On Friday, both were dressed in matching sweat pants, wearing multiple clothing layers and were waiting for friends to bring them more firewood and a lunch of chicken and dumplings.
Abeyta, a Texas State Technical College plumbing student and a licensed security guard, might have risked a night or two without his CPAP machine, but his wife, Rachel, is a nurse at Ascension Providence who has seen his oxygen levels during the night dip to dangerously low levels.
So, since you do not argue with a nurse, there was no question he would hook the CPAP to his truck and sleep there in the driveway, he said. But he still got up every three hours or so to go inside and put another log on the fire and check on Rachel, who was curled up on the couch in front of the fireplace, he said.
“With my weight and high blood pressure, I just didn’t want to take a chance by not using it,” he said.
Preparing to return to her Robinson home on Friday, Carole Fergusson could spare a rueful chuckle at the latest curveball life has thrown her. Last year, she lost both her parents, and she got a case of COVID-19 with symptoms that never really disappeared.

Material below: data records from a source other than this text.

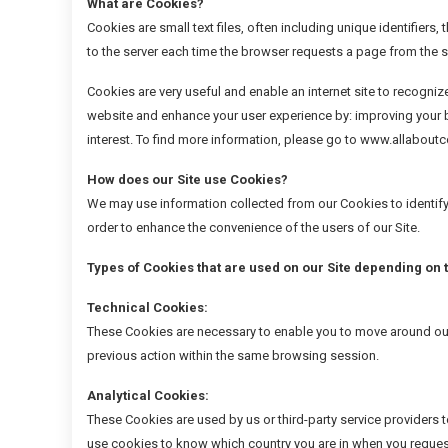
What are Cookies?
Cookies are small text files, often including unique identifier
to the server each time the browser requests a page from the s
Cookies are very useful and enable an internet site to recogniz
website and enhance your user experience by: improving your b
interest. To find more information, please go to www.allabou
How does our Site use Cookies?
We may use information collected from our Cookies to identify 
order to enhance the convenience of the users of our Site.
Types of Cookies that are used on our Site depending on
Technical Cookies:
These Cookies are necessary to enable you to move around our 
previous action within the same browsing session.
Analytical Cookies:
These Cookies are used by us or third-party service providers
use cookies to know which country you are in when you request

Then, at about 2 a.m. Monday, she and her family lost power, and it stayed off until Friday. She hunkered down with her husband, Cody; her 3-year-old daughter, Lucy; and their 7-week-old golden-doodle puppy.
Wearing six sweaters and two pairs of pants, Fergusson, 32, a Waco native who works for marketing agency, gamely made a go at indoor camping with her family. Outside the house, she made white bean soup over a camp stove and used a firepit to cook bacon. Feeling a headache from caffeine withdrawal, she even tried to recycle some spent coffee grounds, to the horror of her husband, a barista at Dichotomy Coffee and Spirits.
“It was disgusting,” she said.
Meanwhile, Lucy’s nose grew red and she became restless as the temperature plummeted to 46 degrees.
“She kept saying how cold it is,” Fergusson said. “It’s hard when you can’t do anything for your kid. They’re not going to sit under a blanket. She’s running around.”
The family left mid-Tuesday for the house of Cody’s parents in Rosenthal.
“As I was leaving, I said to myself, ‘You’re living through a natural disaster, you’re living through a natural disaster.’ But the weird thing is, it didn’t happen to everybody.”
Carole said it was a relief to be at her in-laws, although they soon learned that the pipes burst, and she managed to fall on the ice five times during the stay.
“I have a bruise that looks like a purple California,” she said.